**DATA UNDER STUDY:**
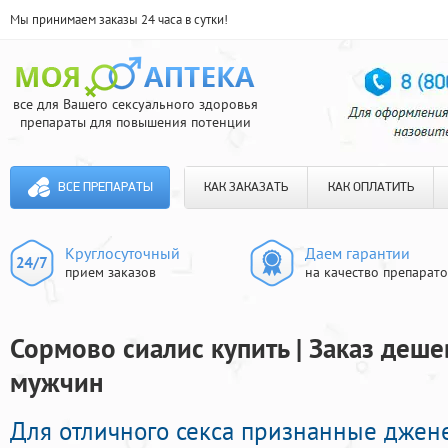
Мы принимаем заказы 24 часа в сутки!
все для Вашего сексуального здоровья
препараты для повышения потенции
ВСЕ ПРЕПАРАТЫ
КАК ЗАКАЗАТЬ
КАК ОПЛАТИТЬ
Круглосуточный
Даем гарантии
прием заказов
на качество препарат
Сормово сиалис купить | Заказ деш
мужчин
Для отличного секса признанные джен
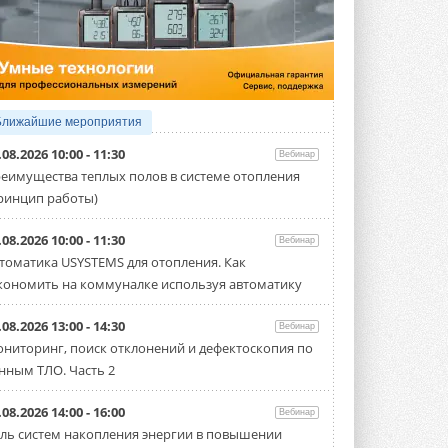
5 АВГУСТА 2026
Китайская Shenling представила
линейку тепловых насосов
«воздух-вода» на R290
Серия ThermaX R290 All-In-One
включает три модели ...
Ближайшие мероприятия
4 АВГУСТА 2026
.08.2026 10:00 - 11:30
Вебинар
Тепловые насосы в связке с
еимущества теплых полов в системе отопления
солнечной генерацией и
ринцип работы)
накопителем снижают
потребление на 60%
Исследователи из Италии установили ...
.08.2026 10:00 - 11:30
Вебинар
4 АВГУСТА 2026
томатика USYSTEMS для отопления. Как
кономить на коммуналке используя автоматику
«РУСКЛИМАТ Fest 2026» в Уфе
собрал свыше 700 профи
климатической отрасли
.08.2026 13:00 - 14:30
Вебинар
Организатором выступил торгово-
ниторинг, поиск отклонений и дефектоскопия по
производственный холдинг ...
нным ТЛО. Часть 2
3 АВГУСТА 2026
«Датарк» испытал модульный
.08.2026 14:00 - 16:00
Вебинар
ЦОД с плотностью 54 кВт на
ль систем накопления энергии в повышении
стойку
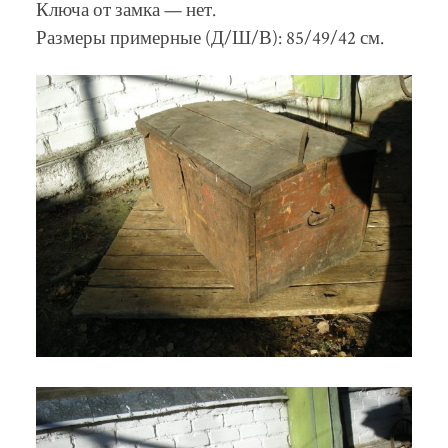
Ключа от замка — нет.
Размеры примерные (Д/Ш/В): 85/49/42 см.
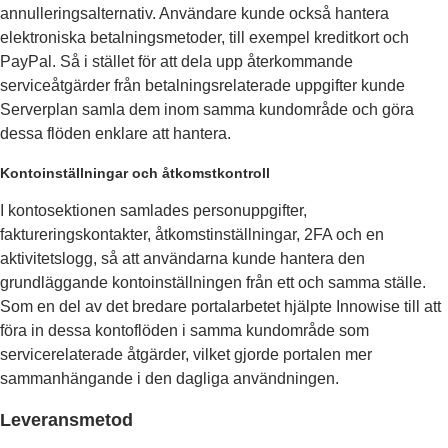
annulleringsalternativ. Användare kunde också hantera
elektroniska betalningsmetoder, till exempel kreditkort och
PayPal. Så i stället för att dela upp återkommande
serviceåtgärder från betalningsrelaterade uppgifter kunde
Serverplan samla dem inom samma kundområde och göra
dessa flöden enklare att hantera.
Kontoinställningar och åtkomstkontroll
I kontosektionen samlades personuppgifter,
faktureringskontakter, åtkomstinställningar, 2FA och en
aktivitetslogg, så att användarna kunde hantera den
grundläggande kontoinställningen från ett och samma ställe.
Som en del av det bredare portalarbetet hjälpte Innowise till att
föra in dessa kontoflöden i samma kundområde som
servicerelaterade åtgärder, vilket gjorde portalen mer
sammanhängande i den dagliga användningen.
Leveransmetod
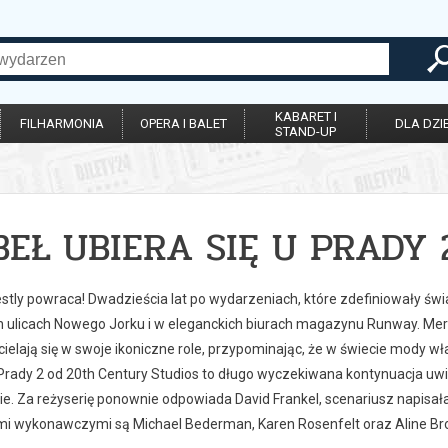
KABARET I
FILHARMONIA
OPERA I BALET
DLA DZIE
STAND-UP
BEŁ UBIERA SIĘ U PRADY 
stly powraca! Dwadzieścia lat po wydarzeniach, które zdefiniowały świ
h ulicach Nowego Jorku i w eleganckich biurach magazynu Runway. Mery
elają się w swoje ikoniczne role, przypominając, że w świecie mody wł
 Prady 2 od 20th Century Studios to długo wyczekiwana kontynuacja uwi
ie. Za reżyserię ponownie odpowiada David Frankel, scenariusz napisa
i wykonawczymi są Michael Bederman, Karen Rosenfelt oraz Aline B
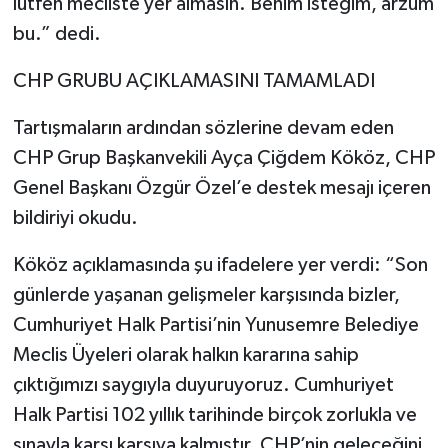
lütfen mecliste yer almasın. Benim isteğim, arzum
bu.” dedi.
CHP GRUBU AÇIKLAMASINI TAMAMLADI
Tartışmaların ardından sözlerine devam eden
CHP Grup Başkanvekili Ayça Çiğdem Kököz, CHP
Genel Başkanı Özgür Özel’e destek mesajı içeren
bildiriyi okudu.
Kököz açıklamasında şu ifadelere yer verdi: “Son
günlerde yaşanan gelişmeler karşısında bizler,
Cumhuriyet Halk Partisi’nin Yunusemre Belediye
Meclis Üyeleri olarak halkın kararına sahip
çıktığımızı saygıyla duyuruyoruz. Cumhuriyet
Halk Partisi 102 yıllık tarihinde birçok zorlukla ve
sınavla karşı karşıya kalmıştır. CHP’nin geleceğini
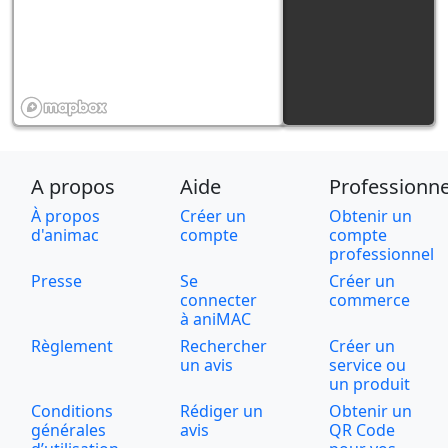
A propos
Aide
Professionne
À propos
Créer un
Obtenir un
d'animac
compte
compte
professionnel
Presse
Se
Créer un
connecter
commerce
à aniMAC
Règlement
Rechercher
Créer un
un avis
service ou
un produit
Conditions
Rédiger un
Obtenir un
générales
avis
QR Code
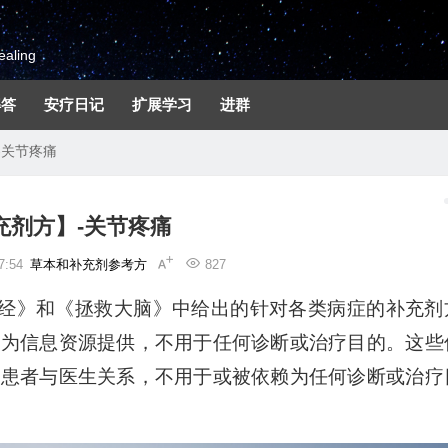
aling
解答
安疗日记
扩展学习
进群
-关节疼痛
充剂方】-关节疼痛
7:54
草本和补充剂参考方
827
圣经》和《拯救大脑》中给出的针对各类病症的补充剂
作为信息资源提供，不用于任何诊断或治疗目的。这些
何患者与医生关系，不用于或被依赖为任何诊断或治疗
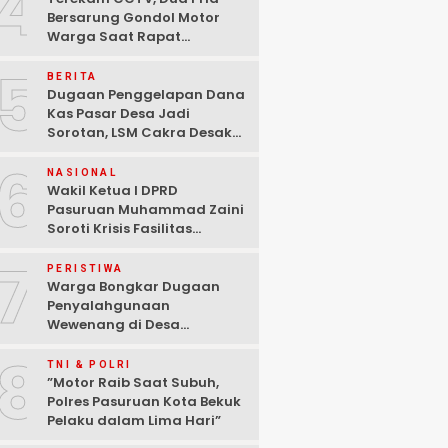
4
Bersarung Gondol Motor
Warga Saat Rapat
Agustusan di Pasuruan
5
BERITA
Dugaan Penggelapan Dana
Kas Pasar Desa Jadi
Sorotan, LSM Cakra Desak
Polisi Bertindak Profesional
6
NASIONAL
Wakil Ketua I DPRD
Pasuruan Muhammad Zaini
Soroti Krisis Fasilitas
Sekolah di Tengah Efisiensi
7
Anggaran
PERISTIWA
Warga Bongkar Dugaan
Penyalahgunaan
Wewenang di Desa
Gambiran, Isu Narkoba Ikut
8
Mencuat
TNI & POLRI
‎”Motor Raib Saat Subuh,
Polres Pasuruan Kota Bekuk
Pelaku dalam Lima Hari” ‎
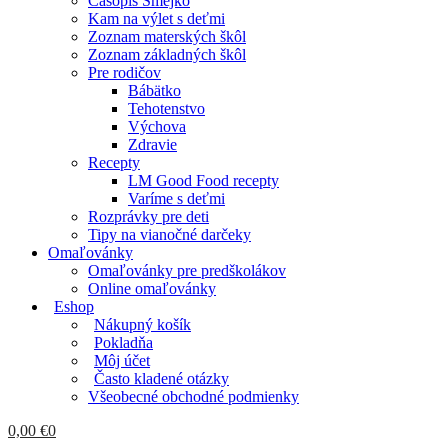
Časopis Smejko
Kam na výlet s deťmi
Zoznam materských škôl
Zoznam základných škôl
Pre rodičov
Bábätko
Tehotenstvo
Výchova
Zdravie
Recepty
LM Good Food recepty
Varíme s deťmi
Rozprávky pre deti
Tipy na vianočné darčeky
Omaľovánky
Omaľovánky pre predškolákov
Online omaľovánky
Eshop
Nákupný košík
Pokladňa
Môj účet
Často kladené otázky
Všeobecné obchodné podmienky
0,00
€
0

**THE TASK:** Compute how many lines of the records above hold the string "Saat". Give the number with no other output.

**WRITTEN SOLUTION:** 2